Do we need to handle orphaned prepared transactions in the server?

Started by Hamid Akhtarover 6 years ago38 messageshackers

hamid.akhtar@gmail.com

over 6 years ago

Hello Everyone,

I have been thinking about the orphaned prepared transaction problem in
PostgreSQL and pondering on ways for handling it.

A prepared transaction can be left unfinished (neither committed nor
rollbacked) if the client has disappeared. It can happen for various
reasons including a client crash, or a server crash leading to client's
connection getting terminated and never returning back. Another way a
prepared transaction can be left unfinished is if a backup is restored that
carried the preparation steps, but not the steps closing the transaction.

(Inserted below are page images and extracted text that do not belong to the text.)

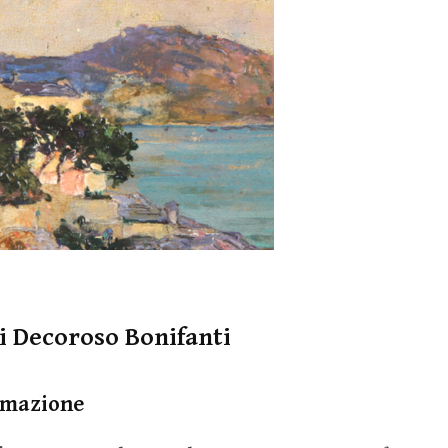
di Decoroso Bonifanti
rmazione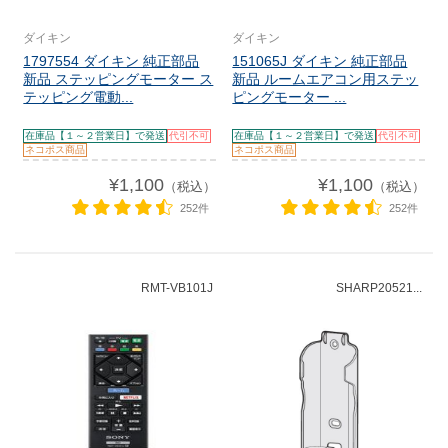
ダイキン
ダイキン
1797554 ダイキン 純正部品
151065J ダイキン 純正部品
新品 ステッピングモーター ス
新品 ルームエアコン用ステッ
テッピング電動...
ピングモーター ...
在庫品【１～２営業日】で発送
代引不可
在庫品【１～２営業日】で発送
代引不可
ネコポス商品
ネコポス商品
¥1,100
¥1,100
（税込）
（税込）
252件
252件
RMT-VB101J
SHARP20521...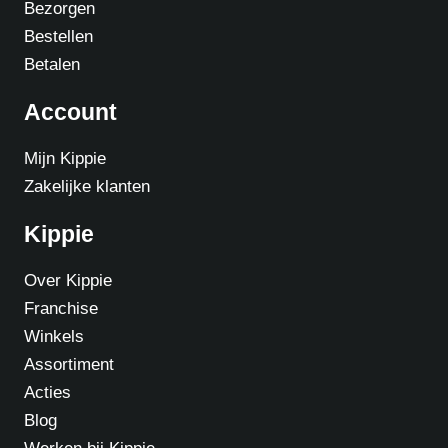
Bezorgen
Bestellen
Betalen
Account
Mijn Kippie
Zakelijke klanten
Kippie
Over Kippie
Franchise
Winkels
Assortiment
Acties
Blog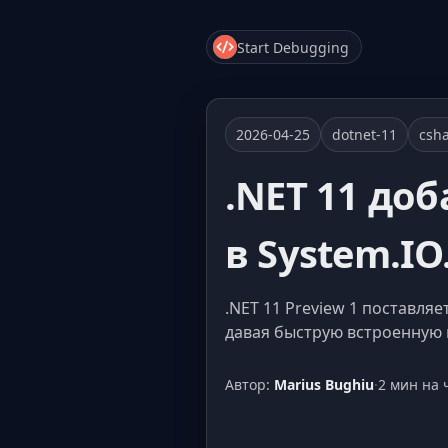
Start Debugging
2026-04-25
dotnet-11
csh
.NET 11 до
в System.IO
.NET 11 Preview 1 поставляе
давая быструю встроенную 
Автор:
Marius Bughiu
·
2 мин на 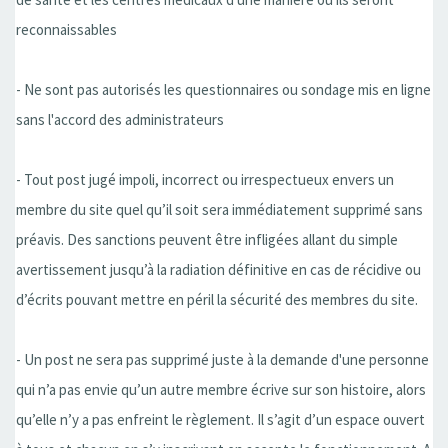
reconnaissables
- Ne sont pas autorisés les questionnaires ou sondage mis en ligne
sans l'accord des administrateurs
- Tout post jugé impoli, incorrect ou irrespectueux envers un
membre du site quel qu’il soit sera immédiatement supprimé sans
préavis. Des sanctions peuvent être infligées allant du simple
avertissement jusqu’à la radiation définitive en cas de récidive ou
d’écrits pouvant mettre en péril la sécurité des membres du site.
- Un post ne sera pas supprimé juste à la demande d'une personne
qui n’a pas envie qu’un autre membre écrive sur son histoire, alors
qu’elle n’y a pas enfreint le règlement. Il s’agit d’un espace ouvert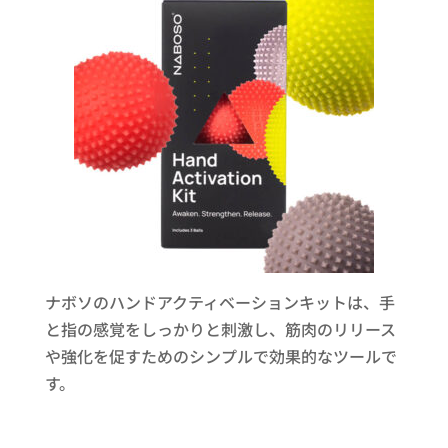
ナボソのハンドアクティベーションキットは、手
と指の感覚をしっかりと刺激し、筋肉のリリース
や強化を促すためのシンプルで効果的なツールで
す。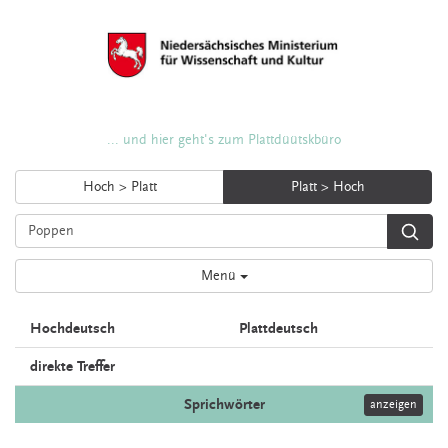
... und hier geht's zum Plattdüütskbüro
Hoch > Platt
Platt > Hoch
Menü
Hochdeutsch
Plattdeutsch
direkte Treffer
Sprichwörter
anzeigen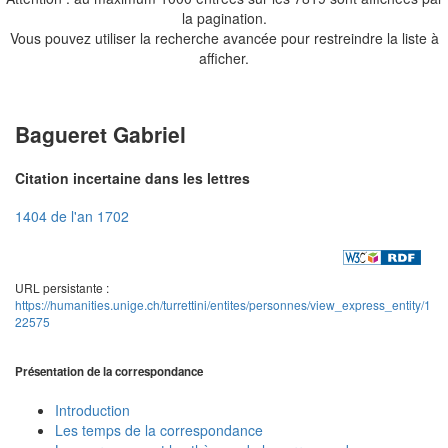
la pagination.
Vous pouvez utiliser la recherche avancée pour restreindre la liste à
afficher.
Bagueret Gabriel
Citation incertaine dans les lettres
1404 de l'an 1702
URL persistante :
https://humanities.unige.ch/turrettini/entites/personnes/view_express_entity/1
22575
Présentation de la correspondance
Introduction
Les temps de la correspondance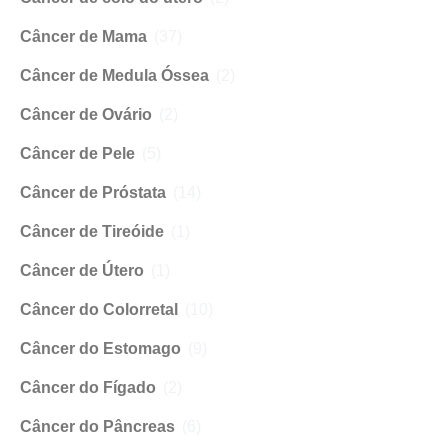
Câncer de Mama
(37)
Câncer de Medula Óssea
(2)
Câncer de Ovário
(2)
Câncer de Pele
(5)
Câncer de Próstata
(14)
Câncer de Tireóide
(1)
Câncer de Útero
(1)
Câncer do Colorretal
(10)
Câncer do Estomago
(9)
Câncer do Fígado
(2)
Câncer do Pâncreas
(6)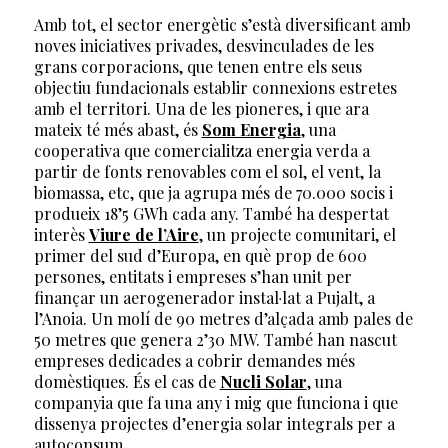
Amb tot, el sector energètic s’està diversificant amb
noves iniciatives privades, desvinculades de les
grans corporacions, que tenen entre els seus
objectiu fundacionals establir connexions estretes
amb el territori. Una de les pioneres, i que ara
mateix té més abast, és
Som Energia
, una
cooperativa que comercialitza energia verda a
partir de fonts renovables com el sol, el vent, la
biomassa, etc, que ja agrupa més de 70.000 socis i
produeix 18’5 GWh cada any. També ha despertat
interès
Viure de l’Aire
, un projecte comunitari, el
primer del sud d’Europa, en què prop de 600
persones, entitats i empreses s’han unit per
finançar un aerogenerador instal·lat a Pujalt, a
l’Anoia. Un molí de 90 metres d’alçada amb pales de
50 metres que genera 2’30 MW. També han nascut
empreses dedicades a cobrir demandes més
domèstiques. És el cas de
Nucli Solar
, una
companyia que fa una any i mig que funciona i que
dissenya projectes d’energia solar integrals per a
autoconsum.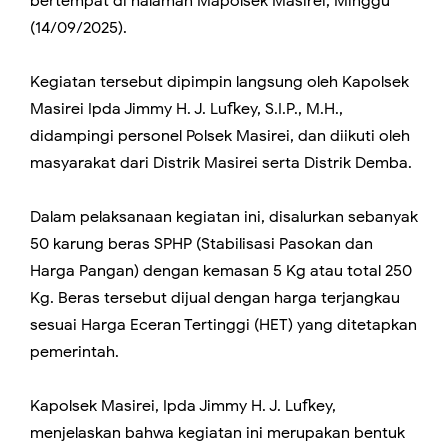
bertempat di halaman Mapolsek Masirei, Minggu
(14/09/2025).
Kegiatan tersebut dipimpin langsung oleh Kapolsek
Masirei Ipda Jimmy H. J. Lufkey, S.I.P., M.H.,
didampingi personel Polsek Masirei, dan diikuti oleh
masyarakat dari Distrik Masirei serta Distrik Demba.
Dalam pelaksanaan kegiatan ini, disalurkan sebanyak
50 karung beras SPHP (Stabilisasi Pasokan dan
Harga Pangan) dengan kemasan 5 Kg atau total 250
Kg. Beras tersebut dijual dengan harga terjangkau
sesuai Harga Eceran Tertinggi (HET) yang ditetapkan
pemerintah.
Kapolsek Masirei, Ipda Jimmy H. J. Lufkey,
menjelaskan bahwa kegiatan ini merupakan bentuk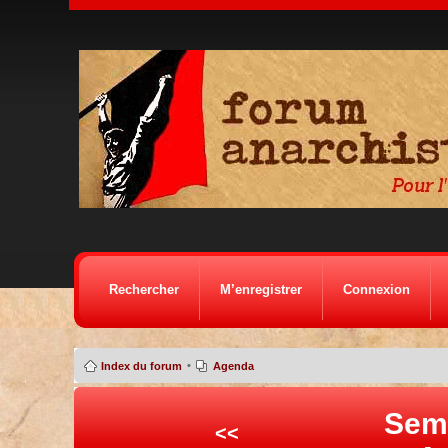
Rechercher
M’enregistrer
Connexion
•
Index du forum
Agenda
Sem
<<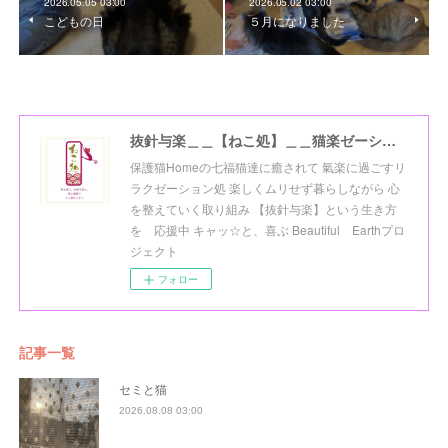
2026.05.05 03:00
2026.05.02 03:00
こどもの日
５月になりました
抜針与楽＿＿【ねこ処】＿＿猫楽ゼーションHome☆
保護猫Homeの七福猫達に癒されて 氣楽に過ごすリ
ラクゼーション処 楽しくムリせず暮らしながら 心
を整えていく取り組み 【抜針与楽】という生き方
を 応援中 キャッ☆と、喜ぶ Beautiful Earthプロ
ジェクト
フォロー
記事一覧
セミと猫
2026.08.08 03:00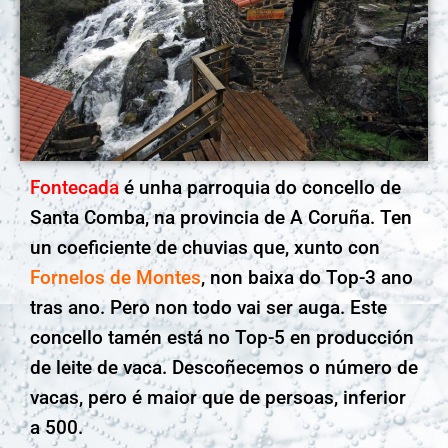
Fontecada
é unha parroquia do concello de
Santa Comba, na provincia de A Coruña. Ten
un coeficiente de chuvias que, xunto con
Fornelos de Montes
, non baixa do Top-3 ano
tras ano. Pero non todo vai ser auga. Este
concello tamén está no Top-5 en producción
de leite de vaca. Descoñecemos o número de
vacas, pero é maior que de persoas, inferior
a 500.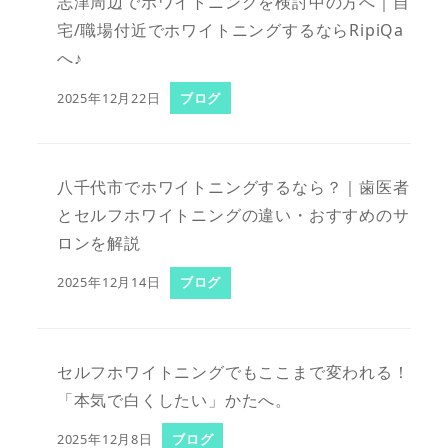
志津周辺でホワイトニングを検討中の方へ｜自
宅/職場付近でホワイトニングするならRipiQa
へ♪
2025年12月22日
ブログ
八千代市でホワイトニングするなら？｜歯医者
とセルフホワイトニングの違い・おすすめのサ
ロンを解説
2025年12月14日
ブログ
セルフホワイトニングでもここまで変われる！
「本気で白くしたい」かたへ。
2025年12月8日
ブログ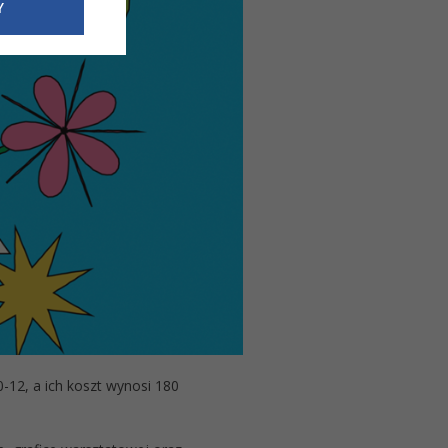
e dotyczące
Y
siedzibą
nie odbywać.
0-12, a ich koszt wynosi 180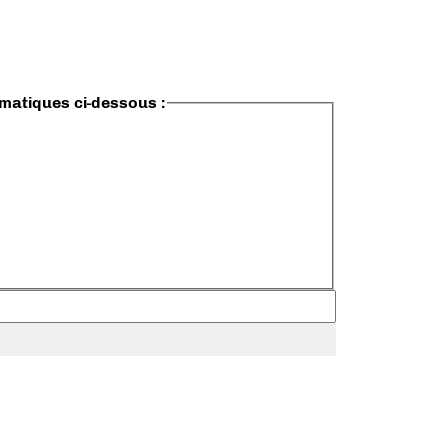
ématiques ci-dessous :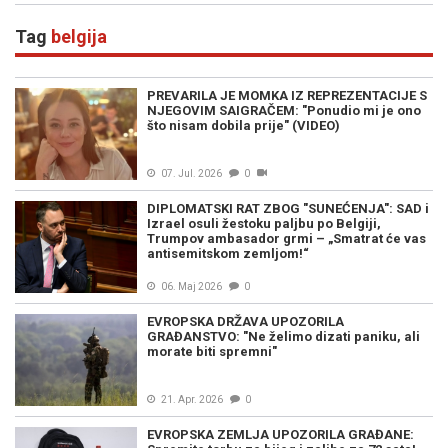
Tag
belgija
PREVARILA JE MOMKA IZ REPREZENTACIJE S
NJEGOVIM SAIGRAČEM: "Ponudio mi je ono
što nisam dobila prije" (VIDEO)
07. Jul. 2026
0
DIPLOMATSKI RAT ZBOG "SUNEĆENJA": SAD i
Izrael osuli žestoku paljbu po Belgiji,
Trumpov ambasador grmi – „Smatrat će vas
antisemitskom zemljom!“
06. Maj 2026
0
EVROPSKA DRŽAVA UPOZORILA
GRAĐANSTVO: "Ne želimo dizati paniku, ali
morate biti spremni"
21. Apr. 2026
0
EVROPSKA ZEMLJA UPOZORILA GRAĐANE: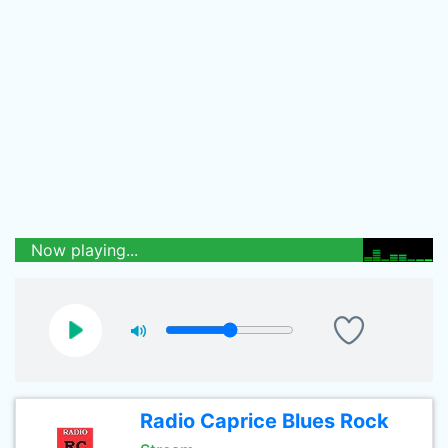
Now playing...
Radio Caprice Blues Rock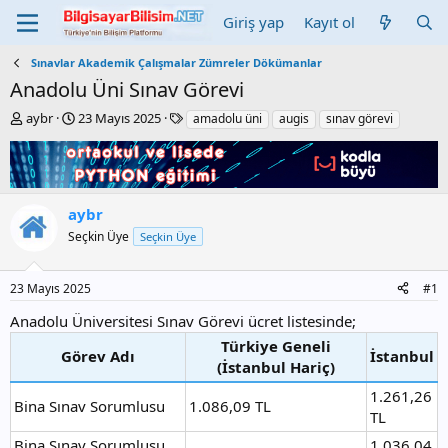
Giriş yap
Kayıt ol
Sınavlar Akademik Çalışmalar Zümreler Dökümanlar
Anadolu Üni Sınav Görevi
K
B
E
aybr
23 Mayıs 2025
amadolu üni
augis
sınav görevi
o
a
t
n
ş
i
b
l
k
u
a
e
y
n
t
aybr
u
g
l
Seçkin Üye
Seçkin Üye
b
ı
e
a
ç
r
ş
t
23 Mayıs 2025
#1
l
a
a
r
Anadolu Üniversitesi Sınav Görevi ücret listesinde;
t
i
Türkiye Geneli
a
h
Görev Adı
İstanbul
(İstanbul Hariç)
n
i
1.261,26
Bina Sınav Sorumlusu
1.086,09 TL
TL
Bina Sınav Sorumlusu
1.036,04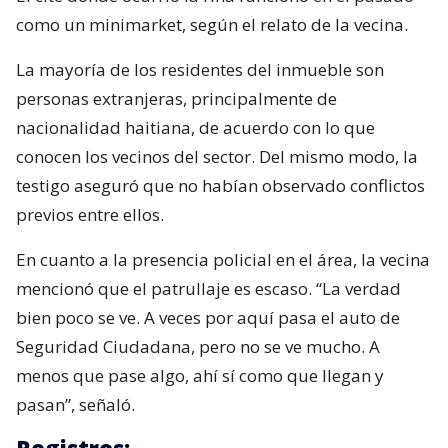
como un minimarket, según el relato de la vecina.
La mayoría de los residentes del inmueble son
personas extranjeras, principalmente de
nacionalidad haitiana, de acuerdo con lo que
conocen los vecinos del sector. Del mismo modo, la
testigo aseguró que no habían observado conflictos
previos entre ellos.
En cuanto a la presencia policial en el área, la vecina
mencionó que el patrullaje es escaso. “La verdad
bien poco se ve. A veces por aquí pasa el auto de
Seguridad Ciudadana, pero no se ve mucho. A
menos que pase algo, ahí sí como que llegan y
pasan”, señaló.
Registros: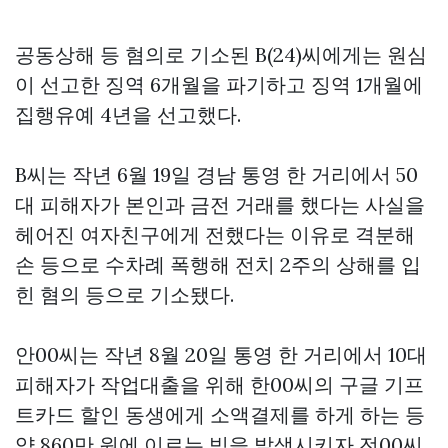
공동상해 등 혐의로 기소된 B(24)씨에게는 원심
이 선고한 징역 6개월을 파기하고 징역 1개월에
집행유예 4년을 선고했다.
B씨는 작년 6월 19일 경남 통영 한 거리에서 50
대 피해자가 본인과 금전 거래를 했다는 사실을
헤어진 여자친구에게 전했다는 이유로 격분해
손 등으로 수차례 폭행해 전치 2주의 상해를 입
힌 혐의 등으로 기소됐다.
안00씨는 작년 8월 20일 통영 한 거리에서 10대
피해자가 작업대출을 위해 한00씨의
구글 기프
트카드 할인
동생에게 소액결제를 하게 하는 등
약 860만 원에 이르는 빚을 발생시키자 전00씨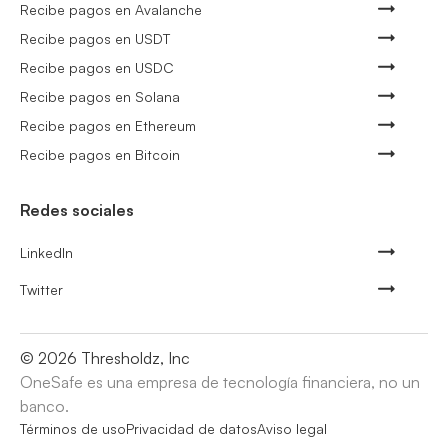
Recibe pagos en Avalanche
Recibe pagos en USDT
Recibe pagos en USDC
Recibe pagos en Solana
Recibe pagos en Ethereum
Recibe pagos en Bitcoin
Redes sociales
LinkedIn
Twitter
©
2026
Thresholdz, Inc
OneSafe es una empresa de tecnología financiera, no un
banco.
Términos de uso
Privacidad de datos
Aviso legal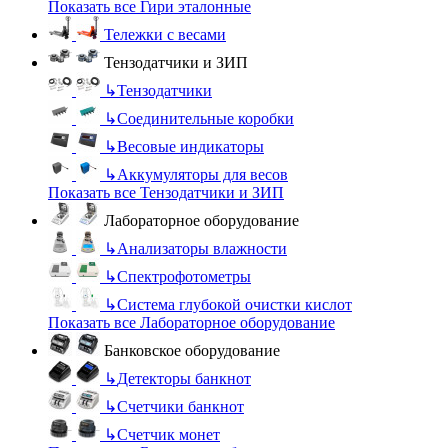
Показать все Гири эталонные
Тележки с весами
Тензодатчики и ЗИП
↳
Тензодатчики
↳
Соединительные коробки
↳
Весовые индикаторы
↳
Аккумуляторы для весов
Показать все Тензодатчики и ЗИП
Лабораторное оборудование
↳
Анализаторы влажности
↳
Спектрофотометры
↳
Система глубокой очистки кислот
Показать все Лабораторное оборудование
Банковское оборудование
↳
Детекторы банкнот
↳
Счетчики банкнот
↳
Счетчик монет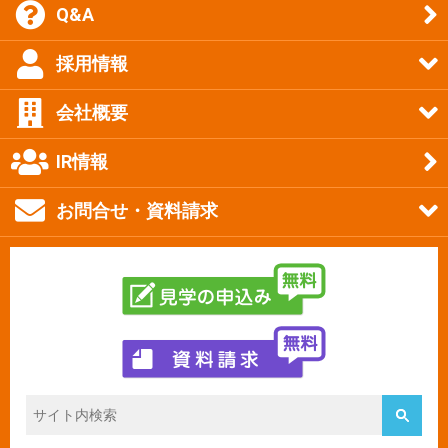
Q&A
採用情報
会社概要
IR情報
お問合せ・資料請求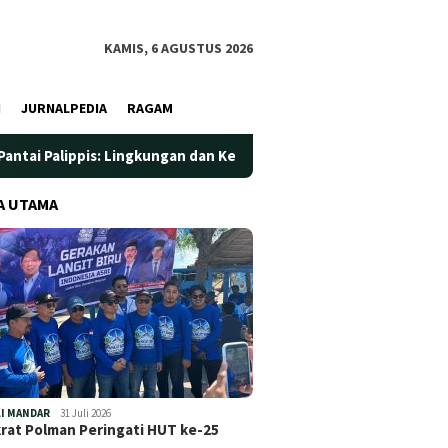
KAMIS, 6 AGUSTUS 2026
I
JURNALPEDIA
RAGAM
Lingkungan dan Kesehatan Jadi Prioritas
Jadi Wadah Sila
A UTAMA
I MANDAR
31 Juli 2026
at Polman Peringati HUT ke-25
…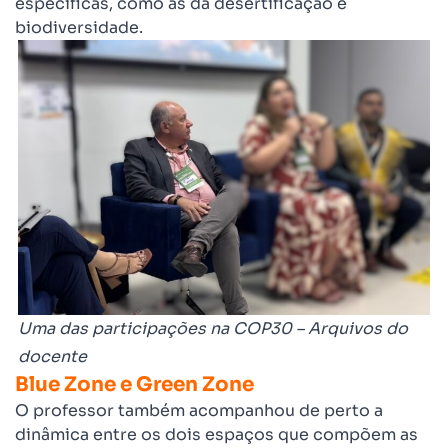
específicas, como as da desertificação e
biodiversidade.
Uma das participações na COP30 – Arquivos do
docente
Blue Zone e Green Zone
O professor também acompanhou de perto a
dinâmica entre os dois espaços que compõem as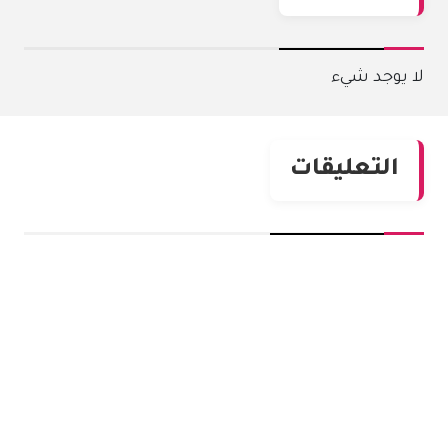
لا يوجد شيء
التعليقات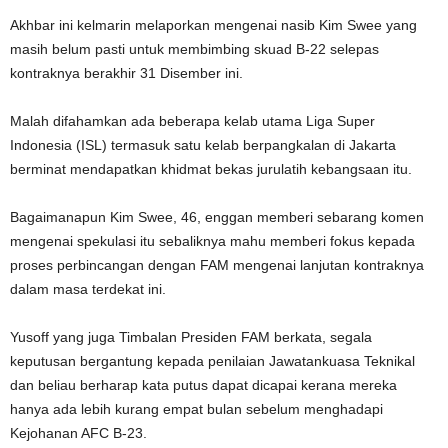
Akhbar ini kelmarin melaporkan mengenai nasib Kim Swee yang
masih belum pasti untuk membimbing skuad B-22 selepas
kontraknya berakhir 31 Disember ini.
Malah difahamkan ada beberapa kelab utama Liga Super
Indonesia (ISL) termasuk satu kelab berpangkalan di Jakarta
berminat mendapatkan khidmat bekas jurulatih kebangsaan itu.
Bagaimanapun Kim Swee, 46, enggan memberi sebarang komen
mengenai spekulasi itu sebaliknya mahu memberi fokus kepada
proses perbincangan dengan FAM mengenai lanjutan kontraknya
dalam masa terdekat ini.
Yusoff yang juga Timbalan Presiden FAM berkata, segala
keputusan bergantung kepada penilaian Jawatankuasa Teknikal
dan beliau berharap kata putus dapat dicapai kerana mereka
hanya ada lebih kurang empat bulan sebelum menghadapi
Kejohanan AFC B-23.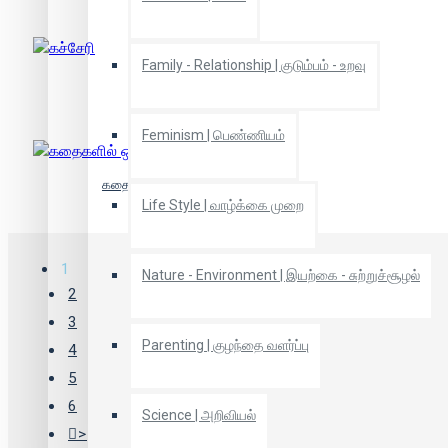
Family - Relationship | குடும்பம் - உறவு
கச்சேரி
Feminism | பெண்ணியம்
கதைகளில் ஒளிரும் வாழ்க்கை
Life Style | வாழ்க்கை முறை
1
Nature - Environment | இயற்கை - சுற்றுச்சூழல்
2
3
Parenting | குழந்தை வளர்ப்பு
4
5
6
Science | அறிவியல்
>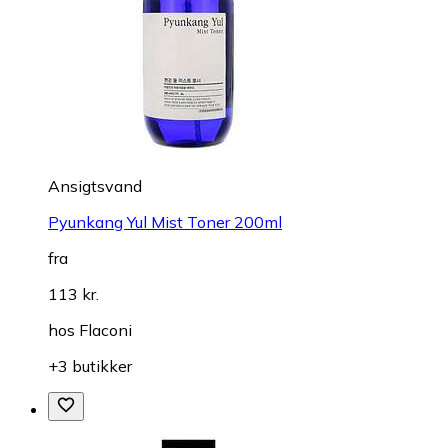
Ansigtsvand
Pyunkang Yul Mist Toner 200ml
fra
113 kr.
hos
Flaconi
+3 butikker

Needless to mention that this does hamper maintenance work including
vacuuming of dead tuples.

First and foremost is to define what an orphaned transaction is. At this
stage, I believe any prepared transaction that has been there for more than
X time may be considered as an orphan. X may be defined as an integer in
seconds (a GUC perhaps). May be there are better ways to define this.
Please feel free to chime in.

This leads to a question whether at server level, we need to be better at
managing these orphaned prepared transactions. There are obviously other
ways of identifying such transactions by simply querying the
pg_prepared_xacts and checking transaction start date, which begs the
question if there is a real need here to make a change in the server to
either terminate these transactions (perhaps something similar to
idle_in_transaction_session_timeout) or notify an administrator (less
preferred as I believe notifications should be handled by some external
tools, not by server).

I see 3 potential solutions for solving this:
(1) Only check for any prepared transactions when server is starting or
restarting (may be after a crash)
(2) Have a background process that is checking on an idle timeout of
prepared transactions
(3) Do not make any change in the server and let the administrator handle
this by a client or an external tool

Option (1) IMHO seems to be the least suitable one as I'd expect that when
a server is being started (or restarted) perhaps after a crash, it is done
manually and user can see the server startup logs. So it is very likely
that user will notice any prepared transactions that were created when the
server was previously running and take any necessary actions.

Option (3) is let user manage it on their own, however they wish. This is
the simplest and the easiest way as we don't need to do anything here.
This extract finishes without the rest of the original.